What the exercise asks:
Find the line containing "CERVÉLO S5 51" in the entries; transcribe it and all remaining lines through the end, exactly as they appear, but not the pictures.

(Page-level text extractions)
%%

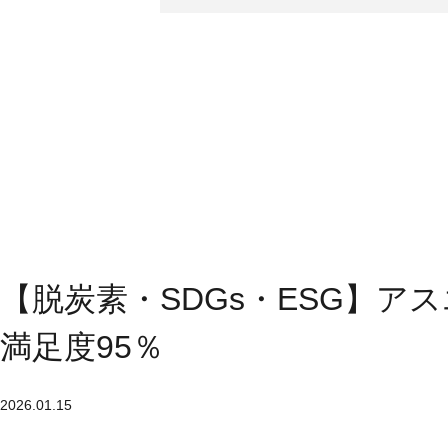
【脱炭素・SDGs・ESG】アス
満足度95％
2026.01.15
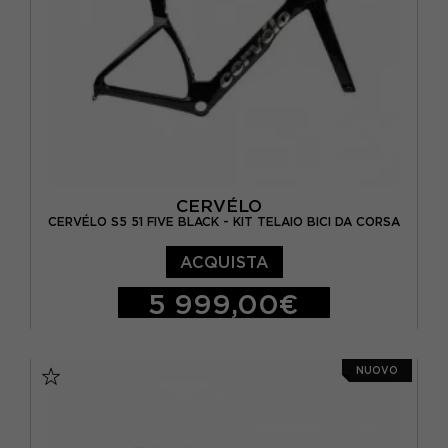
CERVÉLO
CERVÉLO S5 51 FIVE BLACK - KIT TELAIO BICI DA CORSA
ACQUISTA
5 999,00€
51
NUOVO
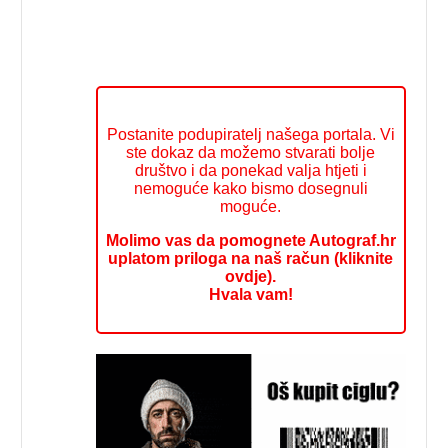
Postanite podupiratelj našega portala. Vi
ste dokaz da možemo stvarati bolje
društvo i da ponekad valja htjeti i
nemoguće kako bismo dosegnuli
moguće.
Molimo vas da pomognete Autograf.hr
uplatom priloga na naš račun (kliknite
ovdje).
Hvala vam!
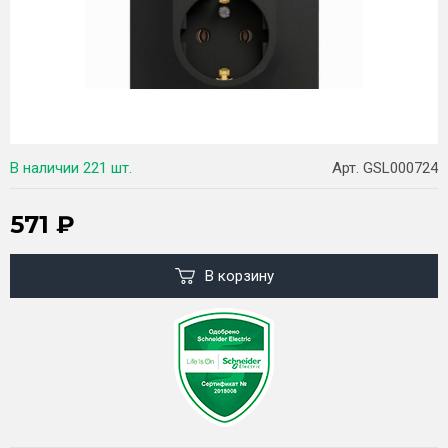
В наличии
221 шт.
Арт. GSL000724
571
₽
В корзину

%%

Written answer:
CERVÉLO S5 51 FIVE BLACK - KIT TELAIO BICI DA CORSA
ACQUISTA
5 999,00€
51
NUOVO
Postanite podupiratelj našega portala. Vi
ste dokaz da možemo stvarati bolje
društvo i da ponekad valja htjeti i
nemoguće kako bismo dosegnuli
moguće.
Molimo vas da pomognete Autograf.hr
uplatom priloga na naš račun (kliknite
ovdje).
Hvala vam!
В наличии
221 шт.
Арт. GSL000724
571
₽
В корзину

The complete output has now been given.